Breast cancer typically starts as a small group of cells in the breast that begin to grow in an out-of-control manner. Consequently, some of the earliest effects of breast cancer are localized lumps and masses within the breast. Because these tumors are the result of abnormal cell growth, they will feel "different" from the surrounding tissue. These lumps may feel firmer than the surrounding tissue, or may be painful or immobile. Also, because the tumors grow without the normal support of the connective tissue, they can cause changes to the breast's surface. This can cause changes in the nipple or dimpling of the skin. Because the tumors can also disrupt the ducts leading to the nipple, breast cancer can cause discharge to come from the nipple.
Effects of Metastasis
One of the hazards of breast cancer is its ability to spread to other tissues (a process known as metastasis). According to the Mayo Clinic, breast cancer can most easily spread to the bones, the liver and the lungs. Consequently, breast cancer can cause dysfunction of these organs. Metastasis to the bones can cause bone pain and easy fracturing.
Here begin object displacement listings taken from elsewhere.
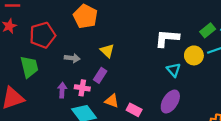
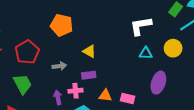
yellow circle: (194, 55) -> (173, 48), moved
cyan triangle: (174, 70) -> (146, 53), moved, turned -32
purple rectangle: (100, 75) -> (89, 75), turned 64

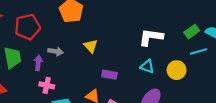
purple rectangle: (89, 75) -> (109, 75), moved
pink cross: (75, 91) -> (47, 85), moved
purple arrow: (58, 97) -> (38, 63), moved

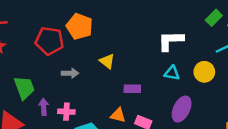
red pentagon: (28, 27) -> (49, 41), moved, turned 30
green rectangle: (192, 32) -> (214, 18), moved
purple arrow: (38, 63) -> (44, 107), moved

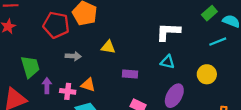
yellow triangle: (107, 61) -> (108, 47), turned -32
yellow circle: (204, 72) -> (207, 74), moved
orange triangle: (118, 115) -> (88, 85), moved

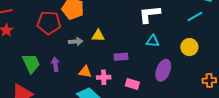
gray arrow: (73, 56) -> (76, 42), moved
purple arrow: (47, 86) -> (55, 64), moved
pink cross: (68, 91) -> (104, 77), moved

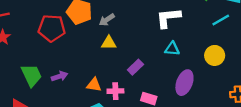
gray arrow: (76, 42) -> (107, 20), moved, turned 152
purple rectangle: (121, 57) -> (135, 67), turned -40
purple arrow: (55, 64) -> (59, 76), turned 80

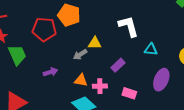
white L-shape: (168, 18) -> (129, 26), moved, turned 80
gray arrow: (107, 20) -> (80, 55), moved
green trapezoid: (31, 75) -> (17, 55), moved

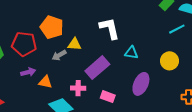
orange pentagon: (69, 15) -> (52, 27), moved
red pentagon: (44, 29) -> (24, 44), moved
purple rectangle: (118, 65) -> (97, 68), size x1.6
orange triangle: (81, 80) -> (45, 82), moved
If the cancer spreads to the lungs it can cause trouble breathing, a chronic cough and pneumonia. Finally, metastasis to the liver can cause abdominal pain, jaundice and problems with the clotting of blood.
There are some symptoms of breast cancer that are common for most types of cancer. These tend to be the effects that cancer has on the body as a whole. For example, people with breast cancer often suffer from extreme fatigue and a lack of energy. They may also suffer from nausea, a lack of appetite, and may have sudden and unexplained weight loss.